The citation stacking practice points to what Schnautz sees as a wider problem, both in its own right and as another weakness in the entire enforcement structure that results in DataQs in the first place: a widespread view that financial incentives exist for law enforcement to issue violations that have little or no justification.
“We’ve seen it for decades,” Schnautz said. “There’s a lot of first-hand stories of officers knowingly generating their own payment by writing up vehicle maintenance issues.” In some years Clark has seen its CSA score worsen late in the year, which Schnautz believes is a reflection of certain jurisdictions pushing to meet year-end violation quotas.
Enforcement officers routinely deny that such quotas exist. Some states have laws prohibiting the practice, though some accounts say such laws often don’t get enforced.
Kansas trooper Wright points to performance standards he’s seen in past as a municipal police officer that come close to functioning like an incentive to reach a higher level of activity, a certain number of stops and tickets, but a quota it is not. “I think they’re illegal in Kansas,” he said. As for the revenuer charge, the highway patrol is funded by legislative appropriation, not ticket writing. Paid state patrol tickets go into the state’s general fund, or benefit county jurisdictions directly if a defendant elects to take a diversion program to avoid, for instance, conviction on a speeding charge.
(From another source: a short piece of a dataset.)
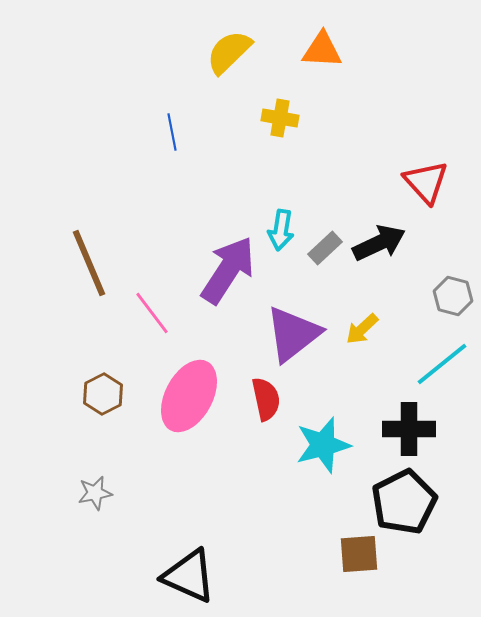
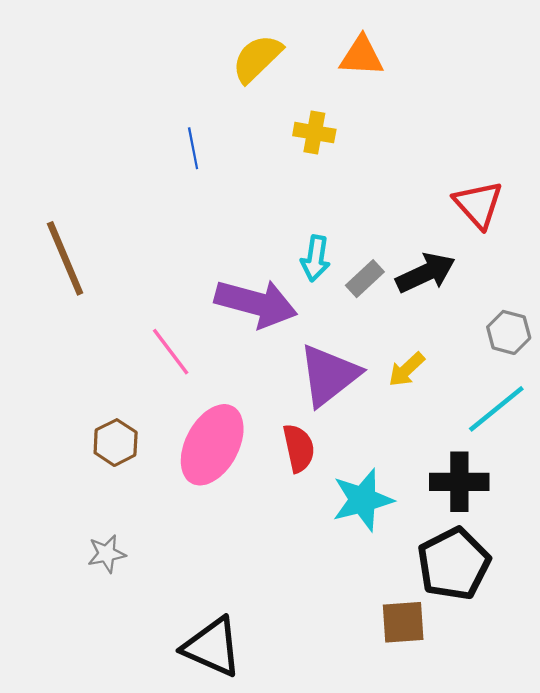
brown line: (89, 263) -> (65, 258), moved
purple arrow: (228, 270) -> (256, 303), turned 72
Not all jurisdictions are built the same way, however. Schnautz gave the example of tickets issued over federal regulations that detailed to the millimeter the size of black or white borders framing diamond-shaped hazmat placards. “Officers were getting out a ruler,” he said, and issuing tickets for borders being a few millimeters off the stated amount.
That kind of enforcement “is not about being safe,” Schnautz said. The practice was abused enough that the DOT agency in charge of that eventually added “approximately” to the regs’ measurement language, he said. “It was never PHMSA’s intentions for the border measurement to be an enforceable item,” said a regulatory alert issued in June.
Cleaning up the cases believed to be abuses of the violation system too often falls to the carriers’ ability to work their cases through DataQs. Turner estimates that should the agreement CVSA has struck with FMCSA bear fruit, it will be this fall before meaningful work on a pilot project for appeals gets under way in earnest.
Captain Olsen, noting that no single case has ever it made to the state court of appeals after being decided by Minnesota’s panel, believes industry involvement in adjudicating appeals is key for the integrity of the system.
“Having a carrier involved in that panel is key to really solidifying [the decision] and helping the carriers making the challenges feel good about the decision, whether they agree with it or not,” he said. “There’s respect for the process, even if you don’t agree with the answer.”